One, though, could not articulate his fear.
Hyung K. Kim, a Korean with limited English, called 911 from his Toyota Corolla after a red Ford pickup smashed into his car and then its passenger pointed a shotgun at him. But unlike the other victims, he had trouble conveying his state of mind — even his whereabouts.
Kim was among the first witnesses to take the stand Monday as the trial of the man authorities say was wielding the shotgun started. If convicted, Todd Naylor, 36, faces a minimum of 20 years in prison, said Assistant State Attorney Scott Rosenwasser.
Naylor is charged with five counts of aggravated assault and one count of shooting into an occupied vehicle. The driver of the Ford 150, Jason Strauss, 38, pleaded guilty last year in the July 8, 2009, rampage in the Oldsmar area and was sentenced to 10 years in prison.
Kim, speaking through a translator, described how he was driving his car home on State Road 580 about 4 a.m. when he spotted a pickup in front of him. The truck was stopped, and a passenger got out. Frightened, Kim threw the car into reverse in an attempt to get away.
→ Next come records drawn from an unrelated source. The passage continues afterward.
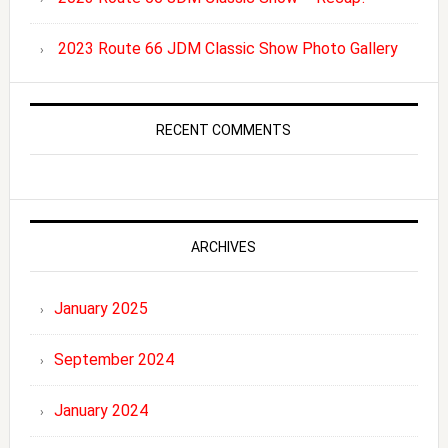
2023 Route 66 JDM Classic Show Photo Gallery
RECENT COMMENTS
ARCHIVES
January 2025
September 2024
January 2024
The passenger got back in the truck, and as Kim tried to drive off, the pickup gave chase, and eventually tried cutting off Kim several times until it smashed into the driver’s side of the car, forcing it onto a sidewalk.
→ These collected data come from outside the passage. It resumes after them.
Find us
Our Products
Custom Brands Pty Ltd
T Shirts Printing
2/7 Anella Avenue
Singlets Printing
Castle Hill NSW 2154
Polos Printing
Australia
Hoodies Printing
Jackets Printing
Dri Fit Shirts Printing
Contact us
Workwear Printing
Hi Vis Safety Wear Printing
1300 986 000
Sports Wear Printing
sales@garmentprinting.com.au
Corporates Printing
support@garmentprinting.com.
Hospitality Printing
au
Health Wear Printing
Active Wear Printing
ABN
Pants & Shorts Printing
Kim was unconscious for a few moments before he was awakened by a knocking on his window. A man was pointing a shotgun at him, telling him to “get up, get up, get up,” he testified. Kim hit the accelerator, but his car, which now had one flattened tired, wasn’t moving quickly.
“Open the door, open the door,” the assailant yelled, according to Kim’s testimony.
“I got scared … nervous, trying to push the accelerator, trying to get away from this guy,” Kim testified. “… I didn’t want to die.”
Naylor and Strauss then continued their rampage, Rosenwasser told jurors in his opening statement Monday. Two sisters, one a teenager, were delivering newspapers for their mother on Forest Lake Road when the pickup forced their Toyota RAV4 off the street, Rosenwasser said.
Then, Naylor fired on a van on Tampa Road, with a mother and daughter from Indiana inside.
While evading the truck, sometimes ducking, the daughter managed to get the first three characters on the truck’s license plate, and the pair was apprehended soon after.
Naylor’s defense attorney, Ben DeBerg, told jurors Naylor immediately confessed after he was caught, saying, “This is my fault.” He was drunk and had abused his prescription drugs, DeBerg said. He also suggested the victims’ testimony might be less than credible because they all underwent counseling after the attack.
Naylor also faces several charges stemming from accusations he pretended to be a legitimate supplier of helicopter parts, taking out advertisements in trade publications and online. He took tens of thousands of dollars from customers without providing the parts, authorities say.
His father, Richard Naylor, is in prison for torching his helicopter business on Calumet Street in Clearwater on June 23, 1998, because he was in over his head in a nationwide fraud.